According to the quarterly refunding statement released on Wednesday, despite Federal Reserve redemptions to reduce its holdings, the US Treasury expects to further reduce auction sizes of its nominal securities. Since the May refunding, the Treasury has received more details about anticipated borrowing requirements. This includes an extra quarter’s worth of tax receipts and details on the timing and rate of Treasury securities redemptions from the Federal Reserve System Open Market Account.

The Treasury will issue $21 billion in 30-year bonds, $35 billion in 10-year notes, and $42 billion in 3-year notes the next week. The Treasury anticipates reducing the sizes of its 2-year, 3-year, 5-year, and 7-year note auctions by $1 billion each.

Every month during the ensuing three months. Additionally, the Treasury intends to scale back the size of its 10-year note, 30-year bond, and 20-year bond auctions by $1 billion each and by $2 billion each. The Treasury anticipates keeping its 2-year FRN auction sizes at their present levels. These actions taken together will reduce issuance by $51 billion over the next three months.

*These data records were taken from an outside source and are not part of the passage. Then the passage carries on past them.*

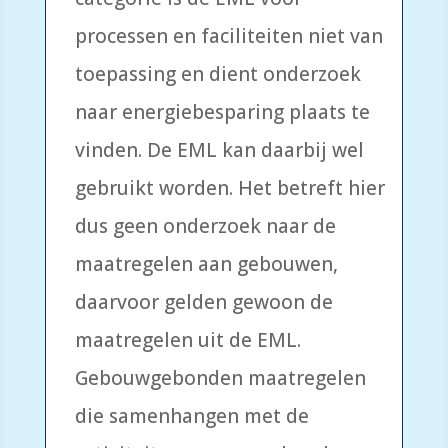
processen en faciliteiten niet van
toepassing en dient onderzoek
naar energiebesparing plaats te
vinden. De EML kan daarbij wel
gebruikt worden. Het betreft hier
dus geen onderzoek naar de
maatregelen aan gebouwen,
daarvoor gelden gewoon de
maatregelen uit de EML.
Gebouwgebonden maatregelen
die samenhangen met de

Starting in October, the Treasury will continue the process of converting the four-month cash management bill to the status of a normal benchmark bill. The Treasury anticipates that bill issuance will rise from a low point in July.

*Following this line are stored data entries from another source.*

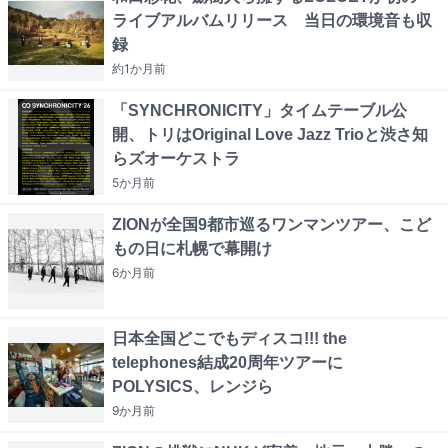
ライブアルバムリリース 当日の環境音も収
録
約1か月
前
「SYNCHRONICITY」タイムテーブル公
開、トリはOriginal Love Jazz Trioと渋さ知
らズオーケストラ
5か月
前
ZIONが全国9都市巡るワンマンツアー、こど
もの日に札幌で幕開け
6か月
前
日本全国どこでもディスコ!!! the
telephones結成20周年ツアーに
POLYSICS、レンジら
9か月
前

Do US Treasury securities pose any risks?

A fixed-income investor must essentially take into consideration two different categories of risk: interest-rate risk and credit risk. In terms of credit risk, the market generally views all forms of the US Treasury securities as being free of it. People are entitled to disagree. But in general, a country should be able to pay its debts. This is true regardless of the magnitude of its debt or annual deficits if it controls its own currency and has taxation authority. That is what the market as a whole think about US Treasuries.

Reinvestment risk is a feature that, regardless of whether it was first issued as a bill, note, or bond, you only need to take into account the security’s maturity. If your primary goal is to maximize return and you intended to reinvest with another term to maturity of ten years, you would need to reconsider your investment if you purchased a ten-year note with a yield of 3.5 percent at issue and interest rates on 10-year notes at maturity are 1.5 percent.

Just like with any investment, If you decide to try Treasury securities, there’s going to be a risk. The yield and performance expectations reflect the risk. Something that offers a yield and is vulnerable to price adjustments also involves some risk. For instance, the risk is regarded as being smaller the lower the yield. Bills often have lower yields than notes and bonds, and notes generally have lower yields than bonds. In this instance, the yield is a reflection of interest-rate risk. You must add additional risk, such as credit risk if you want an investment that yields more than Treasuries. The yield and return expectations of an investment increase with risk. However, keep in mind that return can sometimes be negative.